Ce magistrat a rendu compte des plaidoiries dans le délibéré de la cour, composée de :
Mme Chantal IHUELLOU-LEVASSORT, présidente de chambre
Mme Carine TASMADJIAN, préisdente de chambre
Mme Sandrine BOURDIN, conseillère
Greffier : Mme Fatma DEVECI, lors des débats
ARRET :
— CONTRADICTOIRE
— prononcé
par mise à disposition de l’arrêt au greffe de la cour, les parties en ayant été préalablement avisées dans les conditions prévues au deuxième alinéa de l’article 450 du code de procédure civile.
— signé par Mme Chantal IHUELLOU-LEVASSORT, présidente de chambre et par Mme Fatma DEVECI, greffier à laquelle la minute de la décision a été remise par le magistrat signataire.
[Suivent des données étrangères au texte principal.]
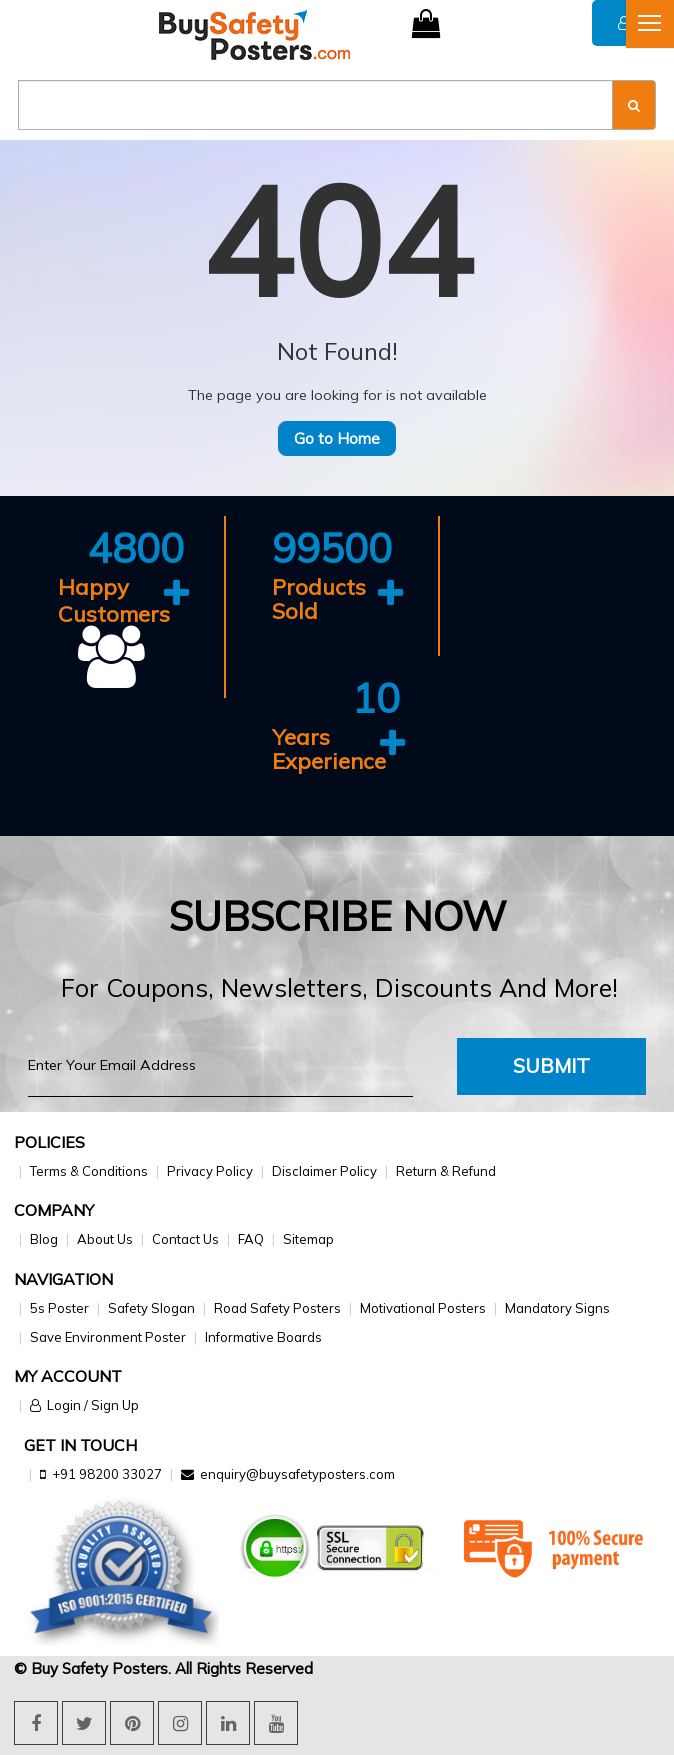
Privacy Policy (210, 1171)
La cour statue sur l’appel régulièrement interjeté par Mme [Z] [T] à l’encontre du jugement rendu par le pôle social du tribunal judiciaire de Melun en date du 20 mai 2022 dans un litige l’opposant à la caisse primaire d’assurance maladie de Seine-et-Marne.
EXPOSE DU LITIGE
Les faits de la cause ont été exactement exposés dans la décision déférée à laquelle il est fait expressément référence à cet égard. Il suffit de rappeler que Mme [Z] [T] a été victime d’un accident de trajet le 2 juillet 2018, pris en charge au titre de la législation professionnelle par la caisse primaire d’assurance maladie de la Seine-et-Marne. Le 6 juillet 2018, elle a présenté un certificat de prolongation déclarant une dépression. Après avis défavorable du médecin conseil, la caisse lui a notifié un refus de prise en charge. Contestant ce refus, Mme [T] a sollicité la mise en oeuvre d’une expertise technique confiée au Dr [C] [S], lequel a confirmé l’absence de causalité entre l’accident et la nouvelle lésion déclarée. Mme [T] a alors saisi la commission de recours amiable de la caisse, laquelle n’a pas rendu de décision explicite. Puis, elle a alors saisi le pôle social du tribunal de Melun.
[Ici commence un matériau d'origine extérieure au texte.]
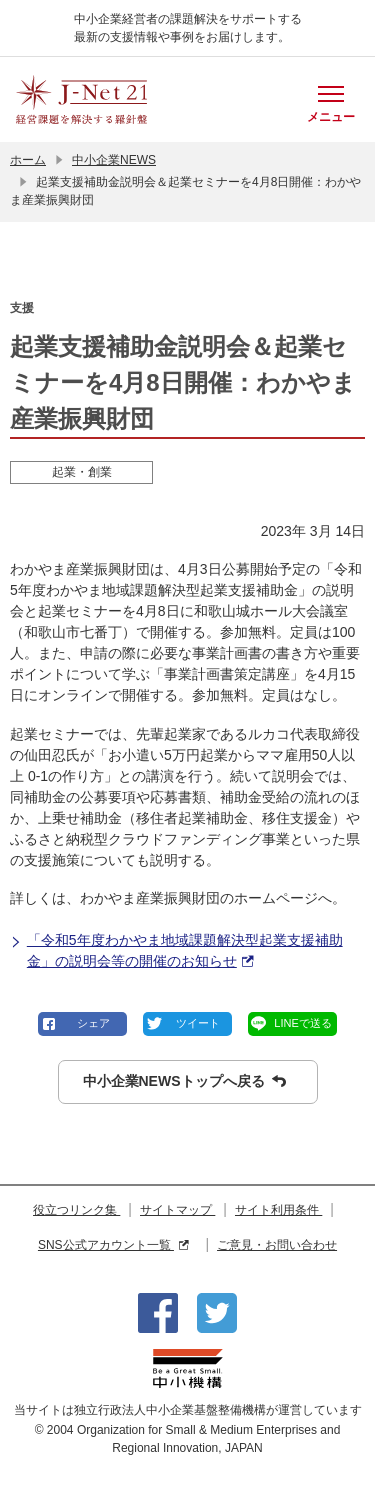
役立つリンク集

Par jugement rendu le 20 mai 2022, ce tribunal a :
— déclaré le recours recevable mais mal fondé,
— rejeté le recours de Mme [T],
— condamné Mme [T] aux dépens.
Le 23 juin 2022, Mme [T] a interjeté appel de ce jugement.
Vu les conclusions développées par Mme [Z] [T] demandant de :
— infirmer le jugement rendu par le pôle social du tribunal judiciaire de Melun du 20 mai
2022 en ce qu’il l’a déclarée mal fondée et déboutée de ses demandes et l’a condamnée aux dépens,
— confirmer le jugement en ce qu’il a considéré recevable son recours,
Statuant à nouveau
— constater que l’accident du travail dont elle a été victime le 2 juillet 2018 résulte d’un événement soudain ayant occasiomié des lésions physiques et un retentissement psychologique,
— constater que la dépression nerveuse réactionnelle mentionnée sur l’arrêt du 6 juillet 2018
est en lien direct avec la survenance de l’accident du 2 juillet 2018,
— dire et juger que la présomption d’imputabilité n’a pas été renversée,
— constater l’absence d’état antérieur résultant d’un accident de la circulation survenu en 2000,
En conséquence :
— annuler la décision rendue le 6 septembre 2018 par la caisse qui a refusé la prise en charge de cette nouvelle lésion du 6 juillet 2018,
— ordonner une nouvelle expertise médicale,
— condanmer la caisse aux entiers dépens
Vu les conclusions soutenues par la caisse primaire d’assurance maladie de la Seine-et-Marne sollicitant de :
— confirmer le jugement du 20 mai 2022 en toutes ses dispositions,
En conséquence,
— débouter Mme [T] de l’ensemble de ses demandes.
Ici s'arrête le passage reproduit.